ULTIMO AGGIORNAMENTO 18:38

Un rinvio delle primarie a causa delle vicende giudiziare che stanno interessando il Partito Democratico? Non se ne parla nemmeno. A dirlo è Matteo Renzi, che su Facebook sostiene che non ci sarà nessun alibi che permetterà una ridefinizione della data già decisa.

“Il congresso – con le primarie del 30 aprile – saranno una grande occasione per decidere insieme quale Italia vogliamo in Europa e come il Pd dovrà essere motore del cambiamento. Nessun alibi per rinviare la discussione, dunque”, scrive Renzi sulla sua pagina Facebook.

Anche uno degli sfidanti di Renzi alla segreteria PD, Andrea Orlando, ritiene poco probabile l’ipotesi di un rinvio delle primarie. “Mi sembra difficile – dice Orlando – In ogni caso fornisco il massimo della disponibilità a gestire insieme questo passaggio difficile. Non ho alcun interesse a speculare. Non dico smobilitiamo le primarie, dico il contrario. Non mi arrendo ai pacchetti di tessere, voglio il sostegno alle primarie perché sono l’occasione per gli iscritti di far sentire la loro voce”.
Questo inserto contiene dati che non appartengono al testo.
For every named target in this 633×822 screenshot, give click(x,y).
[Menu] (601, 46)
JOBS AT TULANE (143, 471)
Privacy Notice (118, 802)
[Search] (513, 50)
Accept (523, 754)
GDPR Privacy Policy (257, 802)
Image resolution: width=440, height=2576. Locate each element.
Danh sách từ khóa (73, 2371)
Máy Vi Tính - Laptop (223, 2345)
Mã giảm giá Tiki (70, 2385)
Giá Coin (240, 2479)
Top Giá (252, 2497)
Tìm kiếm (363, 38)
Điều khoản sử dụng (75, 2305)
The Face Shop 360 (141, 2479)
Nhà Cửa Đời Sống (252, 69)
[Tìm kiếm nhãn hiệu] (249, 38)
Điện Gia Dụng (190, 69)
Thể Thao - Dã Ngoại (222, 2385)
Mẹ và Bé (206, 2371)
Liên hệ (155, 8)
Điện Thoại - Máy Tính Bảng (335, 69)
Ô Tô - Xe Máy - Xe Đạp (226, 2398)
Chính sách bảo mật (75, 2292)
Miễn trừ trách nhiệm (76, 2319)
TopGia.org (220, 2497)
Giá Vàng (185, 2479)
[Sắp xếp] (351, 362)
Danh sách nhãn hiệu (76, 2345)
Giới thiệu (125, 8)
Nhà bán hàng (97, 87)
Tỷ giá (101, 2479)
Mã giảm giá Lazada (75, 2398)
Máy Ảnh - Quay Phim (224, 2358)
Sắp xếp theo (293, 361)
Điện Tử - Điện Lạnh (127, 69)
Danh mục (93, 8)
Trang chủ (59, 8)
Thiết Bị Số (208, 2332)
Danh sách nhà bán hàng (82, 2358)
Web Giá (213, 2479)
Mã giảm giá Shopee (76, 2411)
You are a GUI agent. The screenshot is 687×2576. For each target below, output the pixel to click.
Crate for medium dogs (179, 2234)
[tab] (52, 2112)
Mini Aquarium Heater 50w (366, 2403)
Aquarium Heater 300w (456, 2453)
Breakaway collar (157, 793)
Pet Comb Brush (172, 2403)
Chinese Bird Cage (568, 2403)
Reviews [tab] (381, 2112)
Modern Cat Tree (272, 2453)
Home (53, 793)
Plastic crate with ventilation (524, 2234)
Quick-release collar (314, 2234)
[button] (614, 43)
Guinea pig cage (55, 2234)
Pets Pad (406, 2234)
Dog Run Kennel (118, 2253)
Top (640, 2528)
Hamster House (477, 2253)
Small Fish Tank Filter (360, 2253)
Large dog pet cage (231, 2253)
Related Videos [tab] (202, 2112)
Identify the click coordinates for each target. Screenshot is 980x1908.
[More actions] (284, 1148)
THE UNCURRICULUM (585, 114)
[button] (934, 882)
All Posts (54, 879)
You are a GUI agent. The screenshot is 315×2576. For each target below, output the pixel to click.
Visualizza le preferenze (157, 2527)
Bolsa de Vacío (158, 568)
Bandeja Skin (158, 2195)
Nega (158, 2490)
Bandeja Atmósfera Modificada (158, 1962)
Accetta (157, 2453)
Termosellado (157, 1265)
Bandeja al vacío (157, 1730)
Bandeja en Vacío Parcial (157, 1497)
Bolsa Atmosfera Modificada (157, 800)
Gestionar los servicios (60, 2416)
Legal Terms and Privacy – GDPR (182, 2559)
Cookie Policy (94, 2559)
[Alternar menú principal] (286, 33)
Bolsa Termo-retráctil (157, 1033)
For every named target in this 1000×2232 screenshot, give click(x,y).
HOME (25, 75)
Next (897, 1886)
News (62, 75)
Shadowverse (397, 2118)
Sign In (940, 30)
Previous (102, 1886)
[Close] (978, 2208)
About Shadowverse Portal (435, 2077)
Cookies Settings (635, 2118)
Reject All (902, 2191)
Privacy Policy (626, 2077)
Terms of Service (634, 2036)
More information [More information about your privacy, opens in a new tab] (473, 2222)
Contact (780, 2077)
Anche il ministro Dario Franceschini è intervenuto sulla questione. “Normalmente non passo le giornate a smentire i retroscena fantasiosi che escono puntualmente per seminare zizzania – dice Franceschini all’ANSA – ma questa volta voglio farlo con chiarezza per evitare che parta un dibattito su una cosa inventata e attribuita a me e a Fassino, che ho sentito questa mattina e ha manifestato lo stesso stupore mio dopo aver letto la rassegna stampa”.